The River Widow(56)
How could the two of them, set up to be enemies, find a way to accomplish what both of them wanted? And how could they do it without the Branches knowing?
An hour or so later, the rain stopped, and the skies began to clear as if now some much kinder and gentler spirit in the heavens were breathing out fresh, warmer air. The moon appeared as a near-full silver disk in the sky, marred only by one hazy edge. One day away from being a full moon.
Adah’s thoughts drifted beyond the farm and to all the others who might be watching this moon emerge out of a storm like peace after war. Was Jack watching it, too? Adah closed her eyes and remembered his touch on her shoulder, then her neck.
Your neck is a slice of white cake.
The idea of escape came to her the next day as the ground began to dry, as she helped the men inspect the new tobacco plants for insects and worms, as she laundered a large load of clothes for the redheaded family and hung them on the line.
In the fields, the rows of plants transformed into roads that led away from here, and the sheets on the line became sails that floated vessels in the faraway seas. When Adah gazed at the truck, she saw only its wheels in imagined movement. In the silent sky she saw scudding clouds and observed how they could cross the sky and then disappear off the visible ether. When the full moon rose the next night, its face was a honed and bright map that could lead her away. The thought of leaving infused her lungs with morning-fresh air cleansed by the rains, her mind coming alive with images of bright, open spaces.
Lately she and Daisy had spent many nights on the back porch. After Daisy fell asleep, Adah sent her gaze into the yard, where the moths were beginning to come out, and fireflies blinked against the oncoming dusk. Freedom called during so many nights out there alone, the stars as her ceiling and the night air as her blanket.
Now, her hands reddened by the lye soap she regularly used for washing, her back aching from leaning over in the fields and carrying heavy laundry baskets, and her mind a tangle of troubled thoughts and new fears, one thing haunted any happy moments: Manfred Drucker was probably closing in, working to get Lester’s body exhumed. And what would be learned from an autopsy? It was too scary to stick around and find out. It wasn’t even worth getting her part of the farm if she was to be arrested. As she’d said to Esther, some things were more important than land and money. Perhaps she had been too hasty and naive when she’d thought Esther might help her; Esther might just as easily become an enemy, and there was no way to know.
Adah’s only option was to give up on the farm and the money it could provide. She had to give up on finding a legal way to keep Daisy, too. There wasn’t enough time.
She had to escape as soon as possible and take Daisy with her.
Chapter Nineteen
The next time she saw him, Adah found Jack in his cornfield, standing tall in the growing stalks like a lighthouse overlooking a sea of green. His was a beautiful farm with towering trees in the distance, straight rows in the cornfield—not a weed in sight—and another field cultivated in meandering rows up a low slope. Around it all, fresh air sweetened of earth and oak and sun.

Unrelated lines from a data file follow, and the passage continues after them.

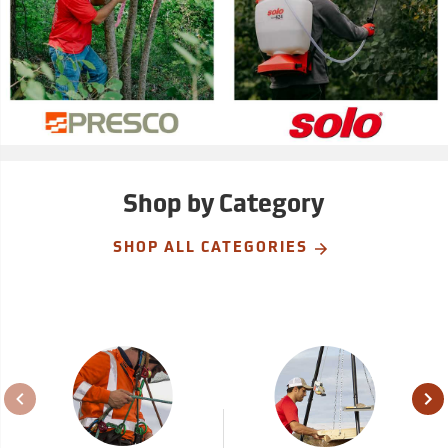
Shop by Category
SHOP ALL CATEGORIES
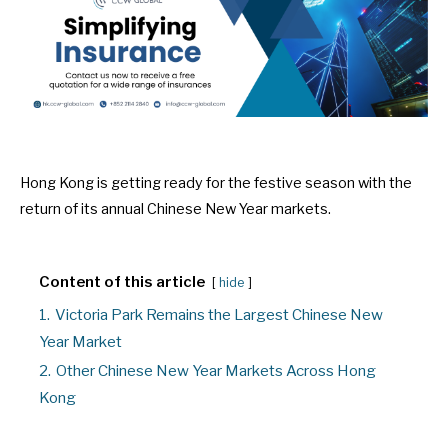
Hong Kong is getting ready for the festive season with the
return of its annual Chinese New Year markets.
Content of this article
hide
1.
Victoria Park Remains the Largest Chinese New
Year Market
2.
Other Chinese New Year Markets Across Hong
Kong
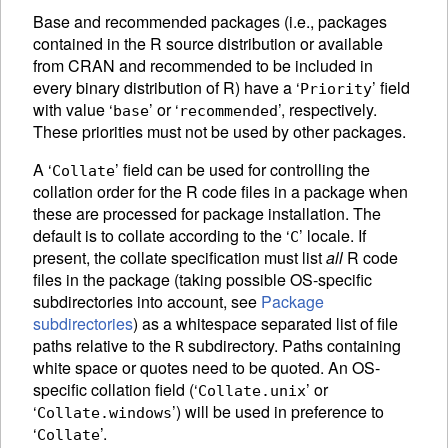
Base and recommended packages (i.e., packages
contained in the R source distribution or available
from
CRAN
and recommended to be included in
every binary distribution of R) have a ‘
’ field
Priority
with value ‘
’ or ‘
’, respectively.
base
recommended
These priorities must not be used by other packages.
A ‘
’ field can be used for controlling the
Collate
collation order for the R code files in a package when
these are processed for package installation. The
default is to collate according to the ‘
’ locale. If
C
present, the collate specification must list
all
R code
files in the package (taking possible OS-specific
subdirectories into account, see
Package
subdirectories
) as a whitespace separated list of file
paths relative to the
subdirectory. Paths containing
R
white space or quotes need to be quoted. An OS-
specific collation field (‘
’ or
Collate.unix
‘
’) will be used in preference to
Collate.windows
‘
’.
Collate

“Why are you here?” he asked in a harsher tone than she had expected. His gaze was measured, too. Obviously Adah’s disappearing acts were not sitting well with Jack, and Adah looked down, disappointed in herself for what she had done. Jack suddenly looked as though he regretted his tone.
She looked down at her feet, squarely set in the furrow where they stood. Then she took off her hat and squinted up at him. “I have to leave here. You were right.”
She couldn’t be sure, but she thought she saw a pained expression sprint across his face, even though it was shaded by a hat.
“That so?” he asked. “What set you off?”
Adah bit her bottom lip. “It’s too long a story, but . . . I have to go.”
“Go where?”
She lifted her hands and then let them fall. “I don’t know yet. You don’t know me well, but I lived on the streets on my own for a long time.”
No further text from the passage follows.